Per un apprendimento efficace
Ci sono, lo sappiamo, diversi stili di apprendimento e varie forme di intelligenza, ma in generale possiamo annotare, in ambito scolastico, alcuni tratti generali che rendono maggiormente proficuo l’apprendimento.
Un apprendimento dovrebbe essere il più possibile:
- attivo, affinché l’individuo, sulla spinta di una motivazione (possibilmente intrinseca) diriga le proprie energie in modo consapevole e, quindi, responsabile;
- costruttivo, perché le nuove conoscenze devono integrare e modificare le precedenti (dimensione sistemica del sapere);
- cooperativo, perché “nessun uomo è un’isola” e nella comunità ogni individuo arricchisce il gruppo attraverso l’apporto personale;
- intenzionale, perché l’individuo apprende all’interno di un progetto personale e il suo impegno è potente solo quando non prescinde dalla sua libertà (anche: la libertà di non voler apprendere);
- conversazionale, perché attraverso il confronto continuo con gli altri non solo si apprende, ma si consolidano i contenuti appresi, si verificano, entrano a far parte non di elementi accessori della persona, ma della sua stessa identità;
- contestualizzato, perché il sapere significativo ricade nel presente, entra in relazione con la realtà, nutre l’esperienza, e la stessa memorizzazione non avviene in modo de-contestualizzato (tutti si ricordano dove erano e in quale attività erano occupati quando è accaduto un fatto molto significativo – per esempio, l’11 settembre;
- riflessivo, perché dovrebbe avvenire in modo sempre più trasparente al soggetto stesso, in modo che possa compiere le scelte in relazione alle strategie e agli stili di apprendimento che rispondono alla sua personalità.
Mi sembra ci sia, a fronte di questo elenco, una parola sempre implicita: l’emozione. Non esiste vero sapere che non abbia sapore, che non generi insomma emozione. Apprendere significa infatti cambiare, e ogni cambiamento che avviene nella mappa della nostra identità implica un piccolo shock emozionale.
Se non ci si emoziona, quando si impara, forse non si sta veramente apprendendo.
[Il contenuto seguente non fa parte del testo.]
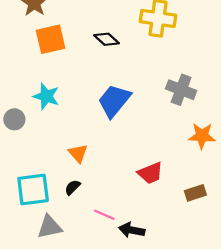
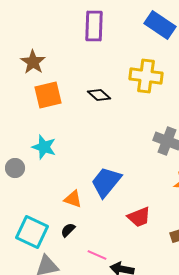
blue trapezoid: (114, 101) -> (106, 182), moved
orange triangle: (78, 153) -> (73, 199), turned -30
cyan square: (33, 190) -> (32, 232), turned 32

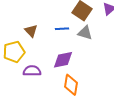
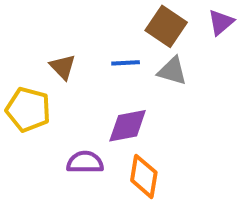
yellow pentagon: (14, 52) -> (28, 110), turned 30
purple semicircle: (32, 71) -> (85, 162), moved

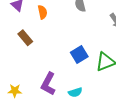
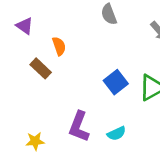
orange semicircle: (43, 12) -> (59, 46), moved

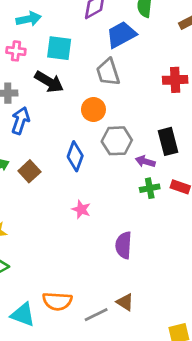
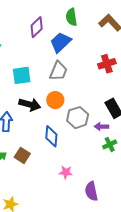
cyan square: (59, 48) -> (22, 75), moved
gray trapezoid: (108, 72) -> (58, 71), turned -125
black arrow: (49, 82) -> (30, 104), moved
purple semicircle: (124, 245) -> (91, 191), moved

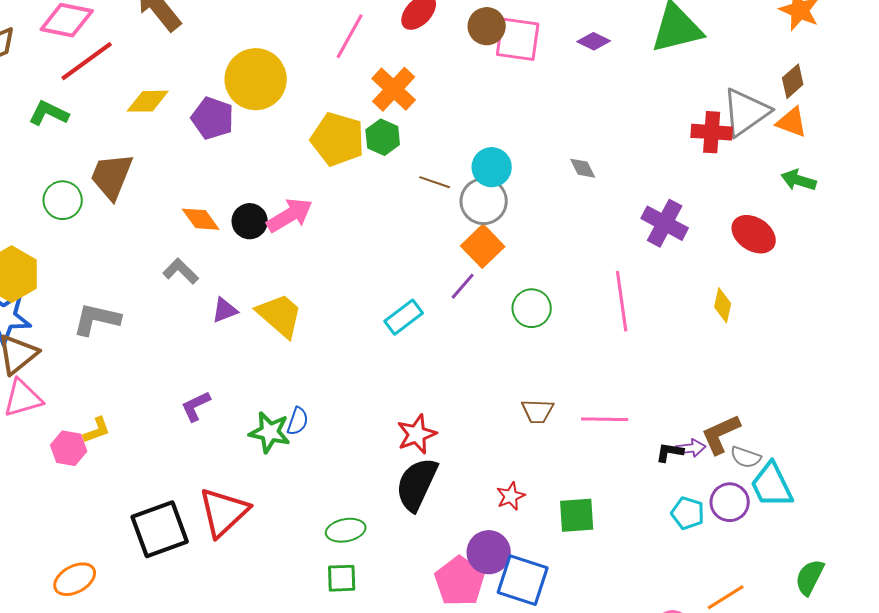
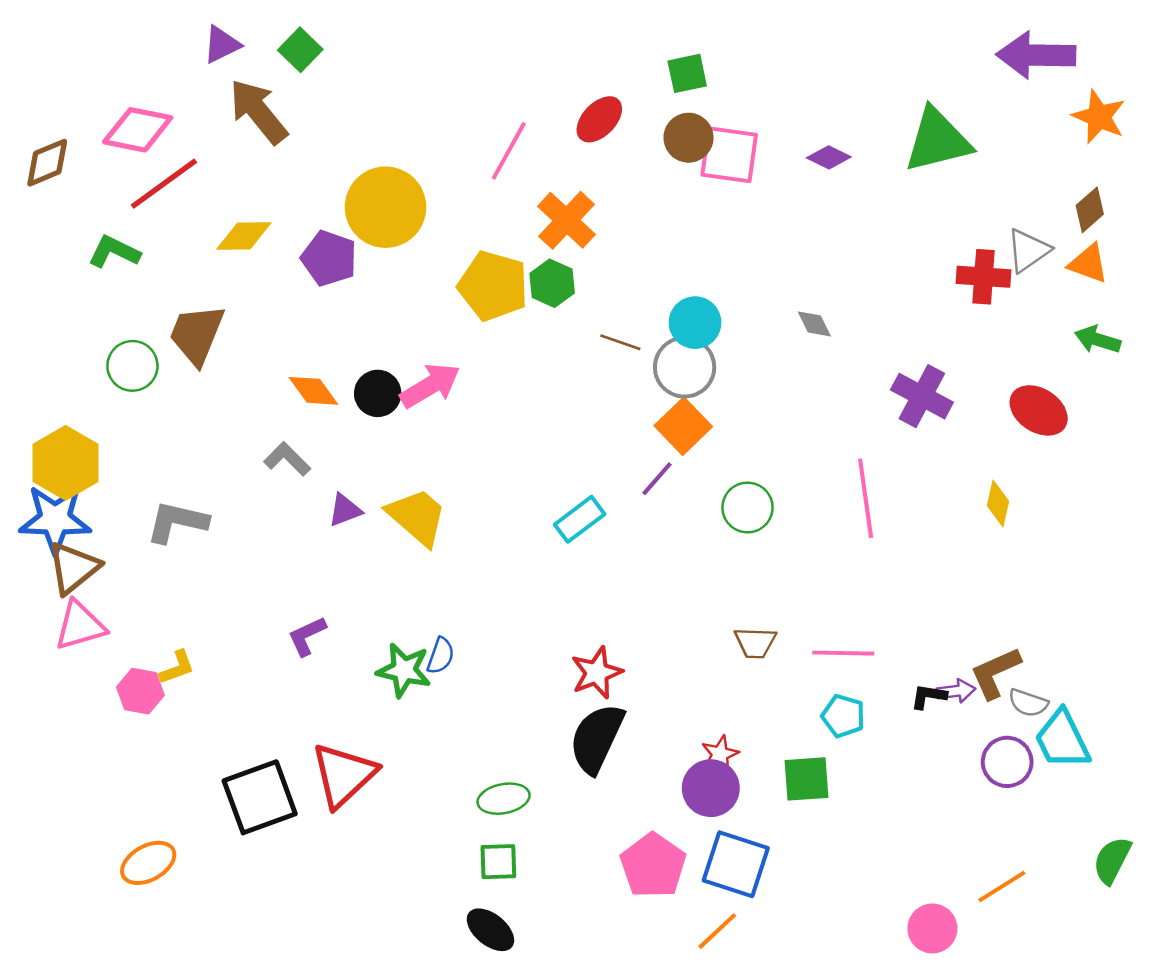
gray triangle: (746, 112) -> (1028, 250), size x0.7
cyan pentagon: (688, 513) -> (843, 716), moved
purple circle: (489, 552) -> (711, 788), moved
Sarà banale, ma è così: il nemico numero dell’apprendimento è la noia. Dunque: persino nelle fatiche più ripetitive occorrerebbe inserire un aspetto rituale, una sensatezza che dia lievito umano alla pura, meccanica ripetitività, che a volte diventa necessaria, dopo l’apprendimento, per raggiungere una determinata padronanza, una naturalezza acquisita.